> C libraries typically return opaque pointers to their data structures, to hide...

rectang · on March 13, 2021

> ABI compatibility

Rust provides ABI compatibility against its C ABI, and if you want you can dynamically link against that. What Rust eschews is the insane fragile ABI compatibility of C++, which is a huge pain to deal with as a user:

https://community.kde.org/Policies/Binary_Compatibility_Issu...

I don't think we'll ever see as comprehensive an ABI out of Rust as we get out of C++, because exposing that much incidental complexity is a bad idea. Maybe we'll get some incremental improvements over time. Or maybe C ABIs are the sweet spot.
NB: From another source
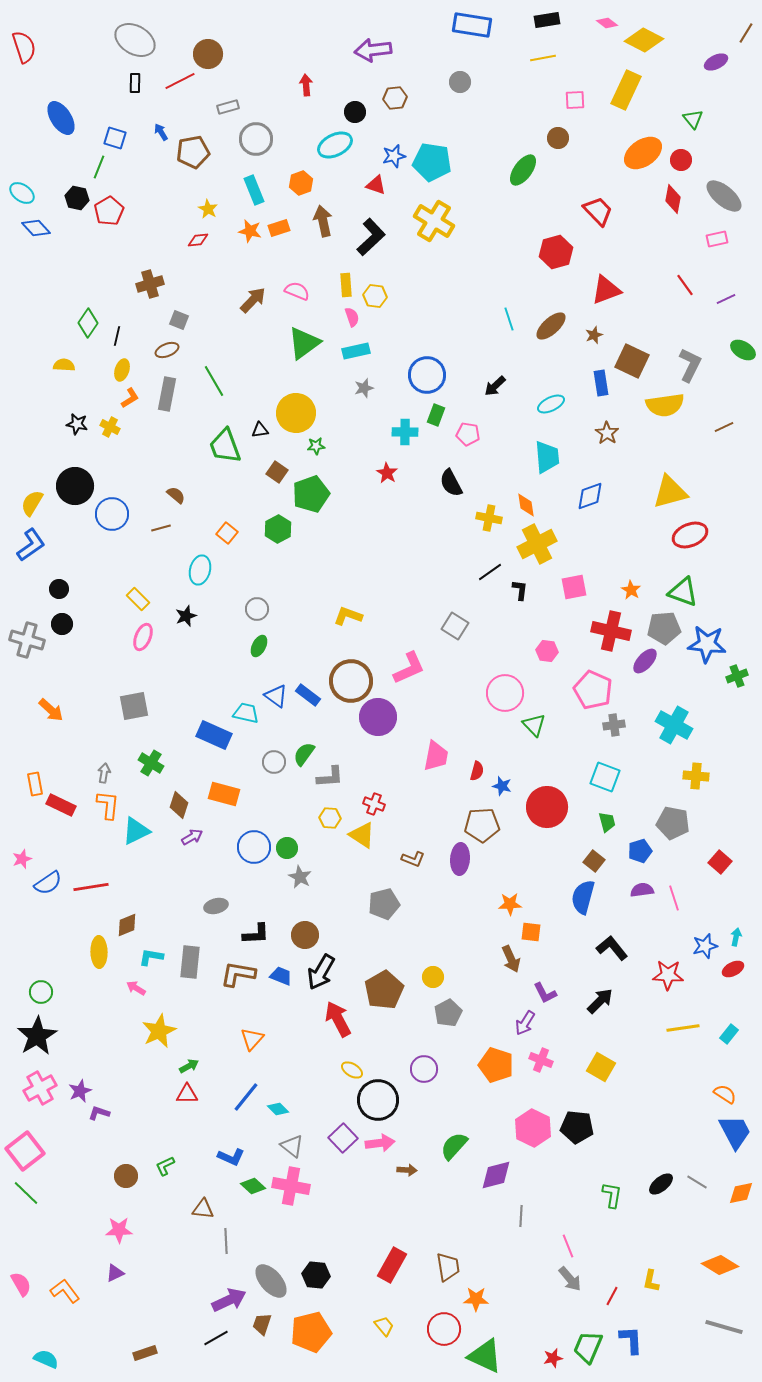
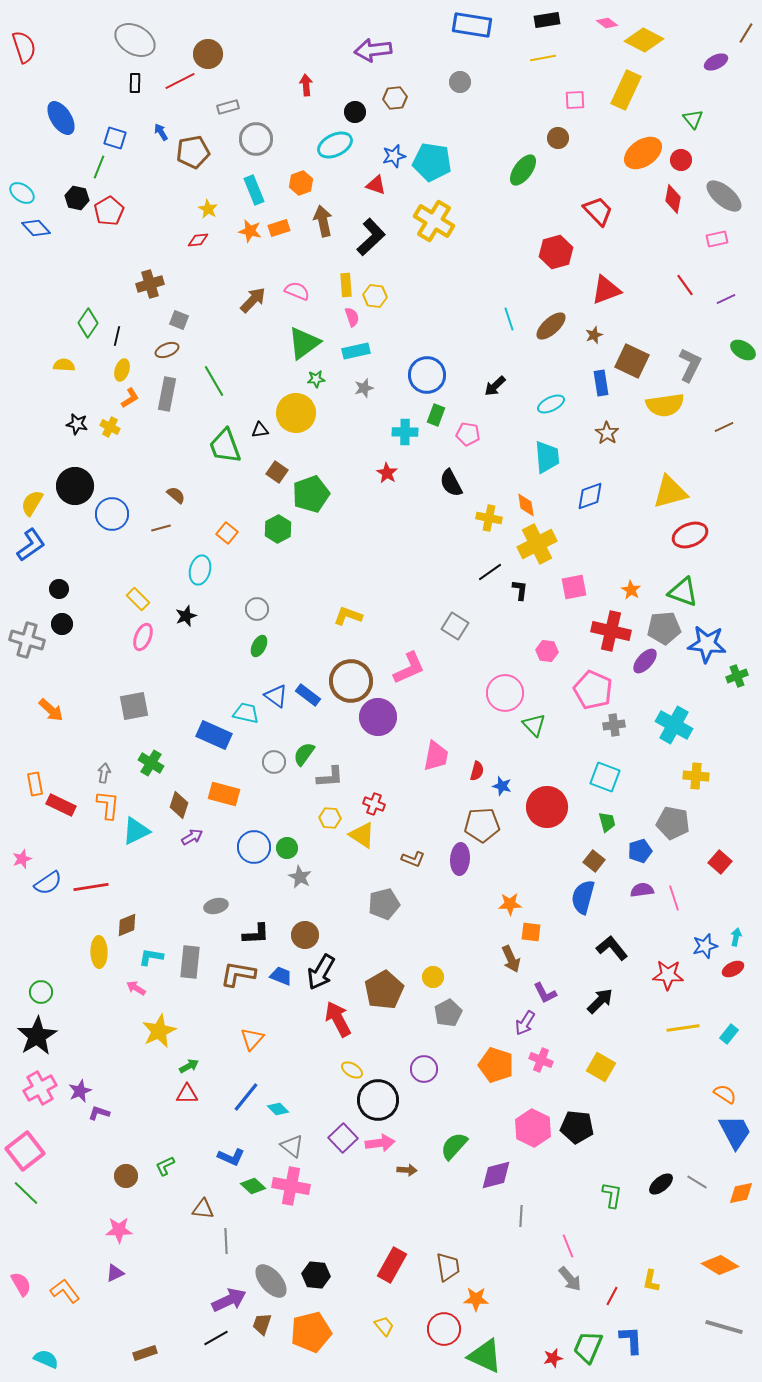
green star at (316, 446): moved 67 px up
anfilt · on March 13, 2021

Rust has yet to standardize an ABI. Yes you can call or expose a function with C calling conventions. However, you cant pass all native rust types like this, and lose some semantics.

However, as the parent comment you responded to you can enable LTO when compiling C. As rust is mostly always statically linked it basically always got LTO optimizations.

johncolanduoni · on March 13, 2021

Even with static linking, Rust produces separate compilation units a least at the crate level (and depending on compiler settings, within crates). You won't get LTO between crates if you don't explicitly request it. It does allow inlining across compilation units without LTO, but only for functions explicitly marked as `#[inline]`.

moonchild · on March 13, 2021

Swift has a stable ABI. It makes different tradeoffs than rust, but I don't think complexity is the cliff. There is a good overview at https://gankra.github.io/blah/swift-abi/

kelnos · on March 13, 2021

Swift has a stable ABI at the cost of what amounts to runtime reflection, which is expensive. That doesn't really fit with the goals of Rust, I don't think.

saagarjha · on March 13, 2021

This is misleading, especially since Swift binaries do typically ship with actual reflection metadata (unless it is stripped out). The Swift ABI does keep layout information behind a pointer in certain cases, but if you squint at it funny it's basically a vtable but for data. (Actually, even more so than non-fragile ivars are in Objective-C, because I believe actual offsets are not provided, rather you get getter/setter functions…)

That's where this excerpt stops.